### WHAT YOU ARE ASKED TO DO
Copy each line of the records below that has "Freiland" in it.

(Records from a data source)
※ ※ ※

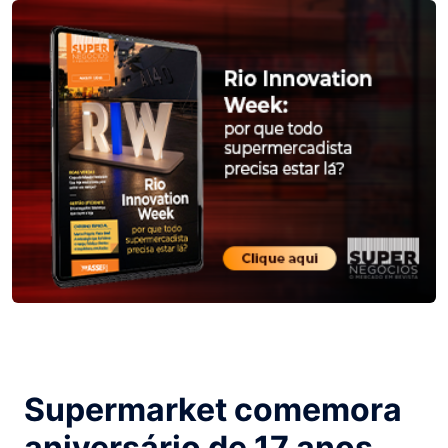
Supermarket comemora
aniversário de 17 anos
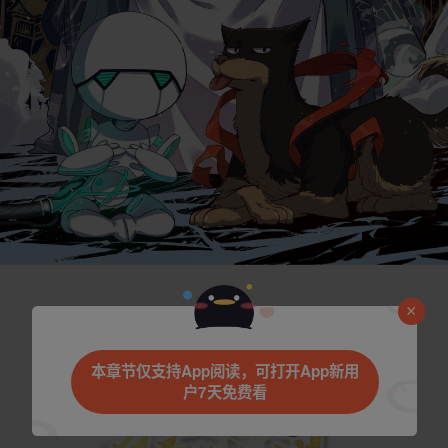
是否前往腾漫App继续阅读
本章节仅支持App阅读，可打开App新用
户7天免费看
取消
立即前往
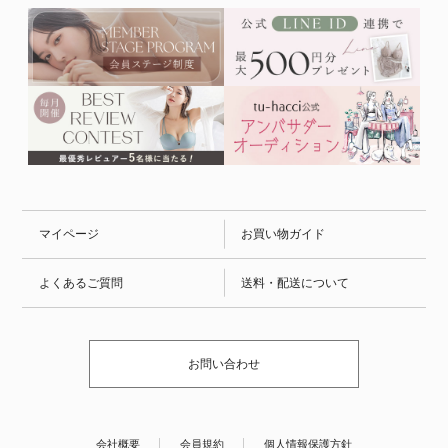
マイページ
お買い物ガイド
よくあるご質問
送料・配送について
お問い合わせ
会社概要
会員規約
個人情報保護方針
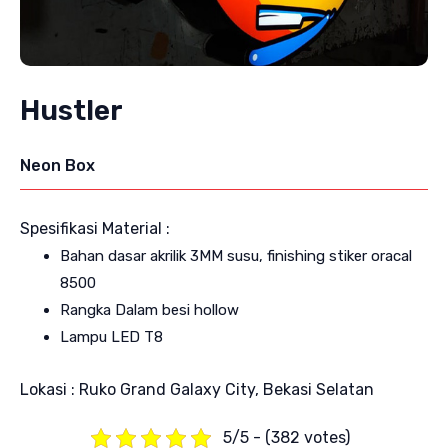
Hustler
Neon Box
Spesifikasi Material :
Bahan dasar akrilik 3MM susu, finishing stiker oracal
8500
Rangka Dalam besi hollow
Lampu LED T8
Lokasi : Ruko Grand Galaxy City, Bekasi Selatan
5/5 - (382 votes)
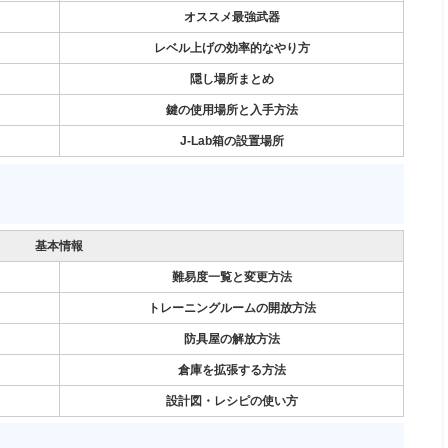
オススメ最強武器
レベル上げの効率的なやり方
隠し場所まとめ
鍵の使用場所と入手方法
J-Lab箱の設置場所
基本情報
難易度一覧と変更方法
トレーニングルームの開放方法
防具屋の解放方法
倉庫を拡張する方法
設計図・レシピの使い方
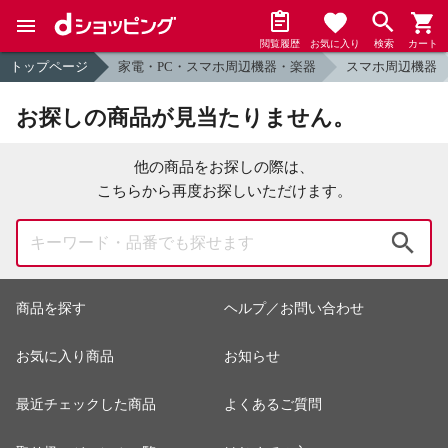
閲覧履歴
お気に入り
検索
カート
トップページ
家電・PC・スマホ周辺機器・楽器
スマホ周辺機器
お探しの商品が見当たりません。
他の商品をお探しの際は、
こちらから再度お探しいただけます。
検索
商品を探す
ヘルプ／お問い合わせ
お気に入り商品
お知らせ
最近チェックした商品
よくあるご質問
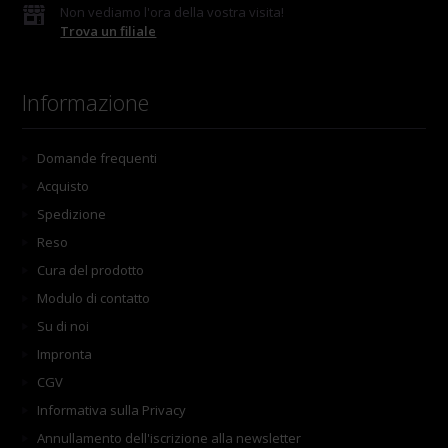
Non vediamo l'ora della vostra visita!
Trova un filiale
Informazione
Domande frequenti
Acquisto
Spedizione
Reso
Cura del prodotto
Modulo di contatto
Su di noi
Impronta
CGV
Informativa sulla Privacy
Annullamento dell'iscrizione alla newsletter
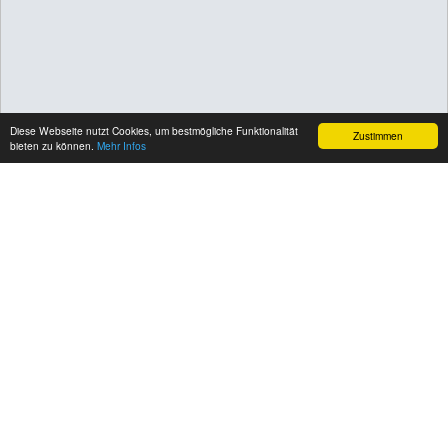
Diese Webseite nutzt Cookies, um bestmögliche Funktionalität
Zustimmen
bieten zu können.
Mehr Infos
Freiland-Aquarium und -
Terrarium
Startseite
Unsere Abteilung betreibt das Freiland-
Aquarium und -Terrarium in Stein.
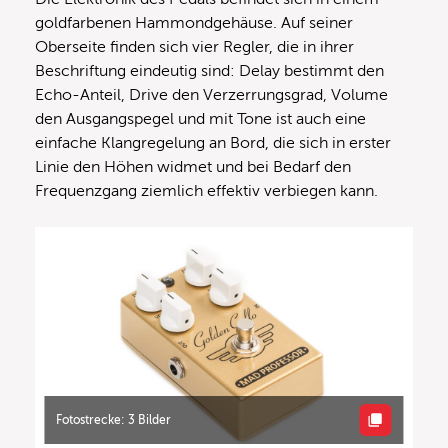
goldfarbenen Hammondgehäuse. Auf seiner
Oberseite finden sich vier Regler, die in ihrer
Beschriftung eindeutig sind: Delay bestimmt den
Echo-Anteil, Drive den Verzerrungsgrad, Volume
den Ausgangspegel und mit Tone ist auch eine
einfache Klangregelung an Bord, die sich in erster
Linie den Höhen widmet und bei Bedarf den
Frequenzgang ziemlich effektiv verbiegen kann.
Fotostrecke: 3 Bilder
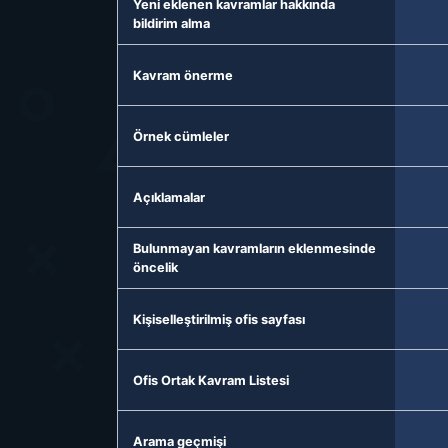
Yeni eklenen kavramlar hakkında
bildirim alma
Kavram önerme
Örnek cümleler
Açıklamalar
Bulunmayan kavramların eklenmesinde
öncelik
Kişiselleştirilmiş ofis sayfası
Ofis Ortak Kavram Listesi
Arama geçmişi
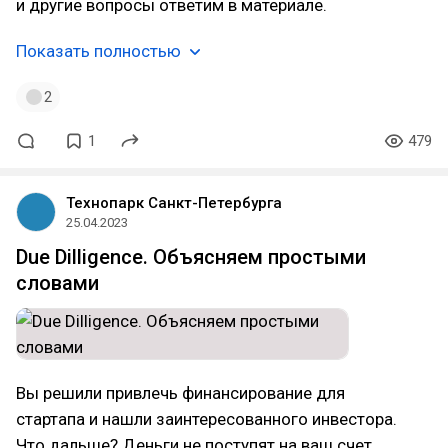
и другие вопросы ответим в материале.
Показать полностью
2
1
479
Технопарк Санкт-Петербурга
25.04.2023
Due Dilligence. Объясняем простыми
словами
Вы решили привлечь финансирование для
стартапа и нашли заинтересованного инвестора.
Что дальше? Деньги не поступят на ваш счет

※ ※ ※

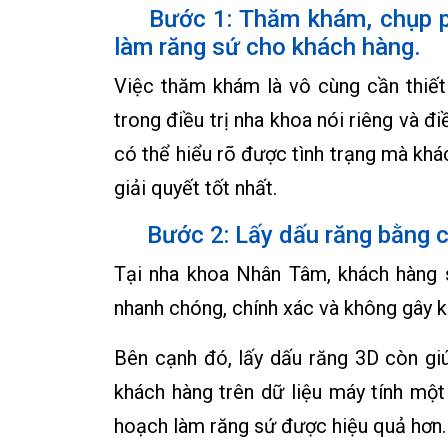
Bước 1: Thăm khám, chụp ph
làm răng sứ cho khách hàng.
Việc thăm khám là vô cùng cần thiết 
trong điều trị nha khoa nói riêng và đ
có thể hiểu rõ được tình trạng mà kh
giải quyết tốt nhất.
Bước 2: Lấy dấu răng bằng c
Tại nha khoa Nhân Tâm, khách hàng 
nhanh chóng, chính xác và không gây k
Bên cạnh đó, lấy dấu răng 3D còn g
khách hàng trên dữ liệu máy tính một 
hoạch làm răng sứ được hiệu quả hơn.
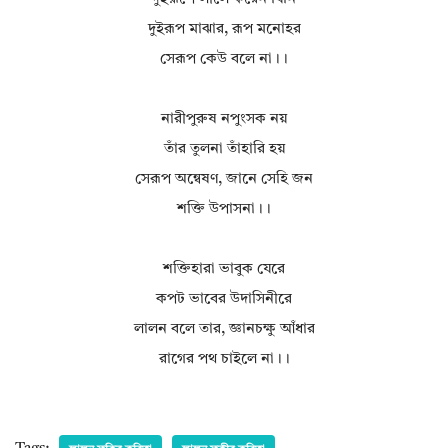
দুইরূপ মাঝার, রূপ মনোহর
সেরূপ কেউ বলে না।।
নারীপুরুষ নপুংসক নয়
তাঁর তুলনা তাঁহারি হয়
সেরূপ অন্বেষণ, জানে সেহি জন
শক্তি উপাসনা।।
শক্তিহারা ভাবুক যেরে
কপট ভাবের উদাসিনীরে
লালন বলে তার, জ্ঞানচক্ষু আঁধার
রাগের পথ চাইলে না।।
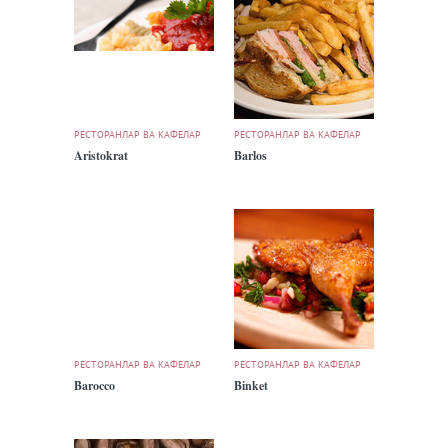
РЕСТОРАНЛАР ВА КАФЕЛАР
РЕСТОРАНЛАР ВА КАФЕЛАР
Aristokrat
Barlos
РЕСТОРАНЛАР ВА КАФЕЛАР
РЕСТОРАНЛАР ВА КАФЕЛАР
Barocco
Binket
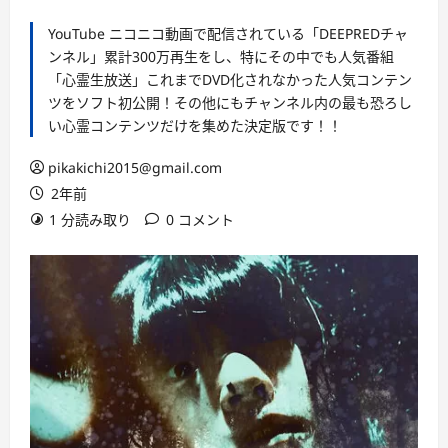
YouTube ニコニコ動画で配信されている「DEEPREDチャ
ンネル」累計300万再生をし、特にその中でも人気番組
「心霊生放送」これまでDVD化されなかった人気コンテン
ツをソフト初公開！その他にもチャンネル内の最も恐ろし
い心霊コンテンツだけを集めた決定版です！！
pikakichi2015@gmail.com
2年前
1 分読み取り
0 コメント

※ ※ ※

### EXERCISE SOLUTION
Freiland-Aquarium und -
Unsere Abteilung betreibt das Freiland-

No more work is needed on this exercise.